Metas

Metas provide information about the data type of each column of a table as well as what that column represents.

Overriding Default Metas

from synthesized import MetaExtractor

df_meta = MetaExtractor.extract(df)

Whilst the SDK is able to automatically infer the meta information of each column there can be circumstances where default values must be overridden.

from synthesized import MetaExtractor
from synthesized.metadata.values import FloatMeta

float_meta = Float(name="float_col")
df_meta = MetaExtractor.extract(df, type_overrides=[float_meta])

The usage of each Meta implementation in the SDK is listed below:

String

  • Python

  • YAML

from synthesized.metadata.value import String

str_meta = String(
    name="colA"
)
string:
  - name: colA

Properties

  • name: The name of the column that is described by the meta.

  • num_rows (optional): The number of rows of data that the meta describes. If not provided, this will be inferred from the data.

  • nan_freq (optional): The fraction of data that is missing or null. If not provided, this will be inferred from the data.

  • categories (optional): The unique list of strings for the column. If not provided, the categories will be inferred from the data.

Bool

  • Python

  • YAML

from synthesized.metadata.value import Bool

bool_meta = Bool(
    name="colA"
)
bool:
  - name: colA

Properties

  • name: The name of the column that is described by the meta.

  • num_rows (optional): The number of rows of data that the meta describes. If not provided, this will be inferred from the data.

  • nan_freq (optional): The fraction of data that is missing or null. If not provided, this will be inferred from the data.

  • categories (optional): List containing one of, or all of [True, False]. If not provided, the categories will be inferred from the data.

Datetime

  • Python

  • YAML

from synthesized.metadata.value import Datetime

dt_meta = Datetime(
    name="colA",
    date_format="%Y-%m-%d"
)
date_time:
  - name: colA
    date_format: "%Y-%m-%d"

Properties

  • name: The name of the column that is described by the meta.
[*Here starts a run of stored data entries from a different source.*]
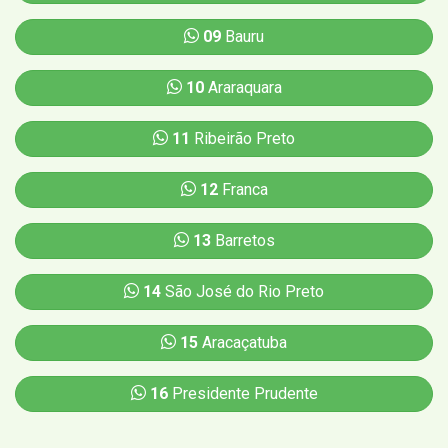
09
Bauru
10
Araraquara
11
Ribeirão Preto
12
Franca
13
Barretos
14
São José do Rio Preto
15
Aracaçatuba
16
Presidente Prudente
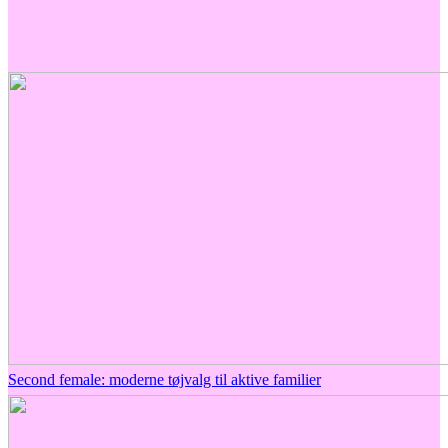
Second female: moderne tøjvalg til aktive familier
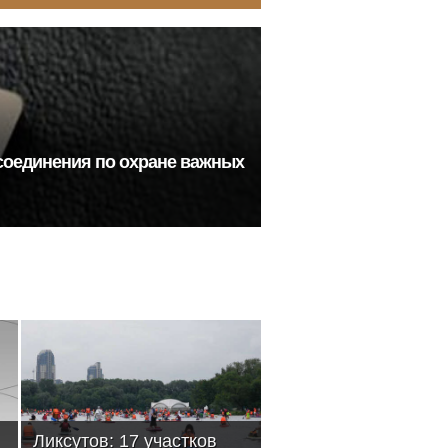
соединения по охране важных
Ликсутов: 17 участков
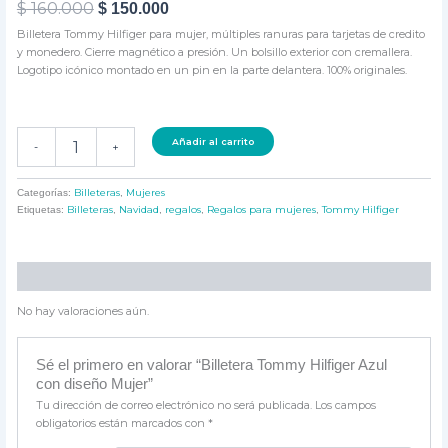
$
160.000
$
150.000
Billetera Tommy Hilfiger para mujer, múltiples ranuras para tarjetas de credito
y monedero. Cierre magnético a presión. Un bolsillo exterior con cremallera.
Logotipo icónico montado en un pin en la parte delantera. 100% originales.
Añadir al carrito
-
+
Billeteras
Mujeres
Categorías:
,
Billeteras
Navidad
regalos
Regalos para mujeres
Tommy Hilfiger
Etiquetas:
,
,
,
,
Valoraciones (0)
No hay valoraciones aún.
Sé el primero en valorar “Billetera Tommy Hilfiger Azul
con diseño Mujer”
Tu dirección de correo electrónico no será publicada.
Los campos
obligatorios están marcados con
*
  • num_rows (optional): The number of rows of data that the meta describes. If not provided, this will be inferred from the data.

  • nan_freq (optional): The fraction of data that is missing or null. If not provided, this will be inferred from the data.

  • categories (optional): Unique list of the dates in the column. If not provided, the categories will be inferred from the data.

  • date_format (optional): String representation of date format. If not provided, the date format will be inferred from the data.

Timedelta

  • Python

  • YAML

from synthesized.meta.value import Timedelta

td_meta = Timedelta(
    name="colA"
)
time_delta:
  - name: "colA"

Properties

  • name: The name of the column that is described by the meta.

  • num_rows (optional): The number of rows of data that the meta describes. If not provided, this will be inferred from the data.

  • nan_freq (optional): The fraction of data that is missing or null. If not provided, this will be inferred from the data.

  • categories (optional): Unique list of timedeltas in the data. If not provided, the categories will be inferred from the data.

Integer

  • Python

  • YAML

from synthesized.metadata.value import Integer

int_meta = Integer(
    name="colA"
)
integer:
  - name: colA

Properties

  • name: The name of the column that is described by the meta.

  • num_rows (optional): The number of rows of data that the meta describes. If not provided, this will be inferred from the data.

  • nan_freq (optional): The fraction of data that is missing or null. If not provided, this will be inferred from the data.

  • categories (optional): Unique list of the integersin the data. If not provided, the categories will be inferred from the data.

Float

  • Python

  • YAML

from synthesized.metadata.value import Float

float_meta = Float(
    name="colA",
)
float:
  - name: colA

Properties

  • name: The name of the column that is described by the meta.

  • num_rows (optional): The number of rows of data that the meta describes. If not provided, this will be inferred from the data.

  • nan_freq (optional): The fraction of data that is missing or null. If not provided, this will be inferred from the data.

  • categories (optional): Unique list of the floats in the data. If not provided, the categories will be inferred from the data.

IntegerBool

  • Python

  • YAML

from synthesized.metadata.value import IntegerBool

int_bool_meta = IntegerBool(
    name="colA",
)
integer_bool:
  - name: colA

Properties

  • name: The name of the column that is described by the meta.

  • num_rows (optional): The number of rows of data that the meta describes. If not provided, this will be inferred from the data.

  • nan_freq (optional): The fraction of data that is missing or null. If not provided, this will be inferred from the data.

  • categories (optional): List containing one of, or all of [0, 1]. If not provided, the categories will be inferred from the data.